É Rocha e Rio, Negro Léo
A Intervenção Oral do Protagonista
Por Vitor Velloso
Durante a Mostra de Tiradentes 2020
Uma das sessões mais polêmicas durante a 23ª Mostra de Cinema de Tiradentes, pela Mostra Olhos Livres, foi a nova obra de Paula Gaitán, “É Rocha e Rio, Negro Léo”. Todo o falatório não vem necessariamente de uma questão política, mas sim de uma provocação estética que acabou afastando muito o público da experiência.
O documentário é uma longa conversa com o artista Negro Léo, com participação da cantora, compositora e cineasta Ava Rocha, onde durante uma tarde na residência de seu personagem central, escutamos diversas falas acerca de cultura, política, música e drogas. Porém, o que torna o filme uma provocação formal tão contundente é sua duração de cento e cinquenta e sete minutos, com planos longuíssimos, com a quase ausência de movimentação na câmera. O exercício de linguagem, centraliza de forma quase impositiva a necessidade de se escutar as falas de Negro Léo.

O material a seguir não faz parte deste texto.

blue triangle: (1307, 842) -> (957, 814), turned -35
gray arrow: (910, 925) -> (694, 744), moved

Com sua duração arrastada, advinda desse prolongamento dos planos, a experiência de “É Rocha e Rio, Negro Léo” é íntima, pois o espectador não é enganado pela montagem em nenhum momento, mas arrasta essas falas à um local de fluxo de consciência que torna tudo muito encantador. isto porque a capacidade de falar sobre uma pluralidade infinita de assuntos, ainda que com o custo de perder a construção que buscava inicialmente, recusa o corte da direção e amplifica ainda mais parte do trabalho do artista. Não à toa, durante a maior parte do tempo, não se aprofunda tanto na carreira do protagonista, mas sim na verve do mesmo em conseguir capilarizar todo seu pensamento em uma estrutura que se fragmenta com o tempo, mas adquire força através dessa liberação enérgica durante suas performances.

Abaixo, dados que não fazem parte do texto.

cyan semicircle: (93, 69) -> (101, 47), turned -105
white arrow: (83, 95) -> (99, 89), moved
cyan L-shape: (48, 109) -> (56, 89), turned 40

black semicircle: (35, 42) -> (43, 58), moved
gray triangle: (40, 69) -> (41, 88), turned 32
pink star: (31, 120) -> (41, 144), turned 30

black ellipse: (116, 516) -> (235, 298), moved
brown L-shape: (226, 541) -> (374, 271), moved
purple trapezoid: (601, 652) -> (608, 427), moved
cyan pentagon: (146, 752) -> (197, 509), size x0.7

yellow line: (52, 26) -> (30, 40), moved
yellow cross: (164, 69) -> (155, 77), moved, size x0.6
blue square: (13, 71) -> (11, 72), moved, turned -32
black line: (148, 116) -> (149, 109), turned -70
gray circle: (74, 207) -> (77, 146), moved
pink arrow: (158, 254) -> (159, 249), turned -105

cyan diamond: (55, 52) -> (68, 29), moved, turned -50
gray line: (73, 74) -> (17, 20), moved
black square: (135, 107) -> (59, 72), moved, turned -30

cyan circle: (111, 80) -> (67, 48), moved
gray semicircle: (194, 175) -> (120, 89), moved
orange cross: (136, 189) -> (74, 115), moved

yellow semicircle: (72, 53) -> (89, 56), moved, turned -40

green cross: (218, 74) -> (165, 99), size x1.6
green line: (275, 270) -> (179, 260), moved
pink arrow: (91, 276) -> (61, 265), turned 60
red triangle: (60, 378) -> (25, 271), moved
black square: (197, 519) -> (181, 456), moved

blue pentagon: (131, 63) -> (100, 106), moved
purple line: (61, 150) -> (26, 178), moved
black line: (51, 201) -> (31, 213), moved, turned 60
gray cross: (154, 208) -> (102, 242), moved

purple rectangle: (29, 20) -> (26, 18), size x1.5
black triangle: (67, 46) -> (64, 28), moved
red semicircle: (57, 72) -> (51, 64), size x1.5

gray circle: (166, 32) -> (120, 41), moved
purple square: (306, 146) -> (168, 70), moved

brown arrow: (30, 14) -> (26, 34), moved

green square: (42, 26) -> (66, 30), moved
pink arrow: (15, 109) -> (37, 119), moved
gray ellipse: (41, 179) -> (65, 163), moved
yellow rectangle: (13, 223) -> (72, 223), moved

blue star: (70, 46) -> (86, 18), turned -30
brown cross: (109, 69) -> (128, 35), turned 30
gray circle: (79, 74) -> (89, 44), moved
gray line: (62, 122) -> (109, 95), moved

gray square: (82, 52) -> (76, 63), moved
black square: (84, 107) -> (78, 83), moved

O espectador que não está familiarizado com Negro Léo, pode vir a se sentir afastado de toda a construção de “É Rocha e Rio, Negro Léo”, visto que a primeira e única performance presente no documentário é o último plano do mesmo. A escolha bastante consciente está diretamente ligada com a estrutura que Paula implica à sua obra, de estar em constante movimento político em seu conteúdo (a partir de seu objeto central), mas de não interferir em toda essa parábola desenfreada que ocorre diante da câmera. E dentro destas falas, algumas de teor político mais inflamado, parte do público de esquerda (que se alinha constantemente com o posicionamento do cantor) pode vir a se chocar com essas opiniões. Porém, a lucidez como os argumentos são construídos nos demonstra que o choque ao ouvir alguma divergências possíveis transforma todo o processo dialético político e artístico em um frenesi de surdez e ignorância que só tende a aumentar. Vide o lado oposto do cenário contemporâneo atual ter se unido de maneira quase a projetar uma ideia única de sociedade que apoia diretamente seu governo, sem críticas ou espaços para tal.

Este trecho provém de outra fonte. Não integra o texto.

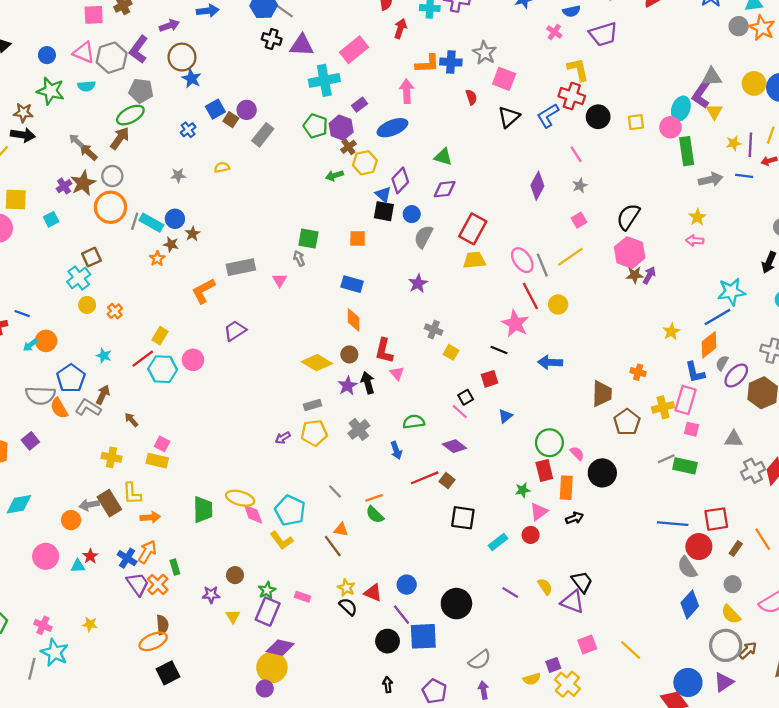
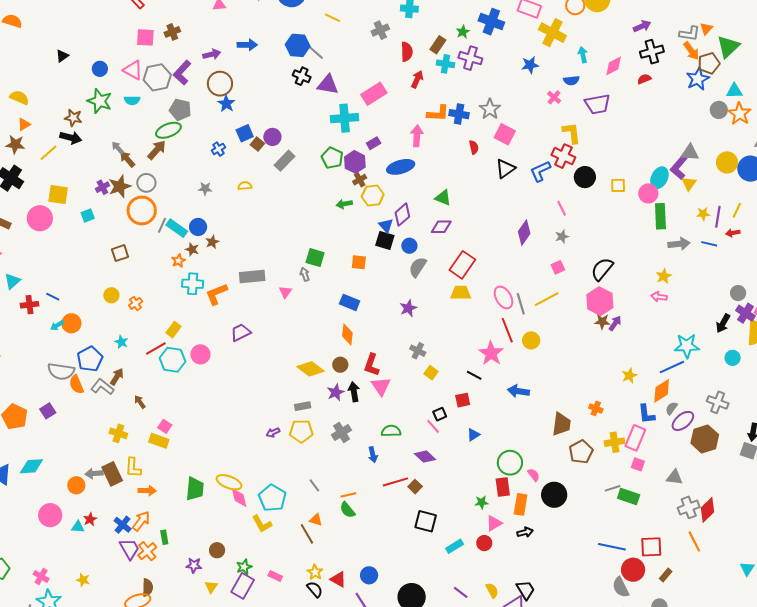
cyan cross: (79, 278) -> (193, 284), moved, turned 35
pink triangle: (397, 373) -> (381, 386), size x1.5
orange line: (763, 539) -> (694, 541), moved

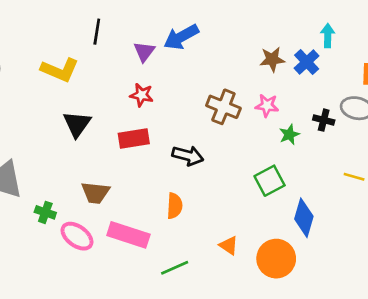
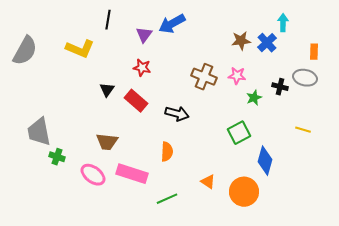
black triangle: (77, 124) -> (107, 90), moved, size x0.7
red rectangle: (134, 139) -> (136, 101), turned 50
green cross: (45, 212) -> (57, 157), moved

Ao costurar seus argumentos através da exposição de um show que faria na China uma semana depois das filmagens, o assunto drogas surge na pauta e, com ele, seu processo criativo. É onde o longa-metragem consegue arrancar boas expressões do espectador, pois a espontaneidade se torna um elemento fundamental daquela encenação acidental, elevando todo o espírito da obra a uma jovialidade própria de seu personagem. Este, empolgado, mostra parte de sua coleção de discos e exibe o último álbum de sua namorada Ava Rocha, “Trança”, com sorriso pleno no rosto de quem sabe o impacto desse lançamento na carreira dela.
Se Paula Gaitán (de “A Noite“, “Exilados no Vulcão“) encontra motivo para esta dilatação temporal fora da padronagem cinematográfica habitual, não encontra necessidade de responder sobre isso no debate que se sucedeu à sessão. Além do mais, as intenções são tão claras e dialéticas que qualquer tentativa de estruturar uma fala acerca dessa escolha estética e formal esvaziaria a obra. Ainda que o eixo geral seja Negro Léo, a composição da linguagem, a estruturação desses caminhos todos, é da cineasta. Negar isso é desacreditar que até o incômodo gerado durante a sessão é provocado por ela. Um argumento tão moralista quanto ignorante em essência.
“É Rocha e Rio, Negro Léo” é uma obra provocadora, que consegue manter a atenção de todos durante seu tempo dilatado e debater uma quantidade de assuntos invejáveis. Cansativo sim, mas uma tarde inteira escutando aquilo que talvez lhe atinja, por conta de suas atitudes, possivelmente deve vir a causar desconforto. Esse deverá ser trabalhado de maneira absolutamente objetiva com sua subjetividade. Do contrário, meus pêsames.